Conseiller d'insertion et de probation : prévenir la récidive
Conseiller d'insertion et de probation : prévenir la récidive
Fonctionnaires de l'administration pénitentiaire, les conseillers d'insertion et de probation interviennent auprès des personnes placées sous main de justice. Pour prévenir la récidive, ils vont lutter contre la désocialisation, préparer la libération et contrôler que le détenu remplit ses obligations.
Le conseiller d'insertion et de probation a pour but de prévenir la récidive en aidant la personne à prendre conscience de sa responsabilité dans le passage à l’acte, en rétablissant le dialogue entre le délinquant et la société et en préparant sa réinsertion.
Après une saisine par le magistrat mandant du service pénitentiaire d’insertion et de probation (SPIP), le CIP travaille au sein d’antennes du SPIP. Il exerce soit en milieu fermé auprès de détenus, soit en milieu ouvert pour les personnes soumises à une mesure restrictive de liberté ou pour les personnes placées sous contrôle judiciaire.

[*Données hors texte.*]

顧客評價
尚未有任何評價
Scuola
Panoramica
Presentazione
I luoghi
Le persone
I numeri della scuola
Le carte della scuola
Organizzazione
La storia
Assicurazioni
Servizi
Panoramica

En milieu fermé : il prépare la sortie de la personne et sa réinsertion tout en veillant notamment à maintenir les liens familiaux. Il facilite l'accès aux soins, au droit, aux programmes de formation ou d'insertion professionnelle ;
En milieu ouvert : il va coordonner le parcours d'exécution de la peine. Il peut fournir une aide à la décision en proposant au juge un diagnostic sur l'évolution de la personne.
Trois questions à Karyn Berrou, chargée de formation au département des stages de l'Ecole nationale de l'administration pénitentiaire :
Comment sont formés les conseillers d'insertion et de probation ?
"Après le concours, une formation de deux ans commence à Agen. Elle comprend des modules théoriques : droit pénal, réglementation pénitentiaire, techniques professionnelles, criminologie, lutte contre les exclusions,... et des stages d'immersion en juridiction au sein d'un service pénitentiaire d'insertion et de probation.
Une période sous l'uniforme en tant que surveillant est également au programme. Au cours de la seconde année, les futurs conseillers ont un stage de préaffectation et soutiennent un projet professionnel."
Comment le conseiller d'insertion et de probation travaille-t-il ?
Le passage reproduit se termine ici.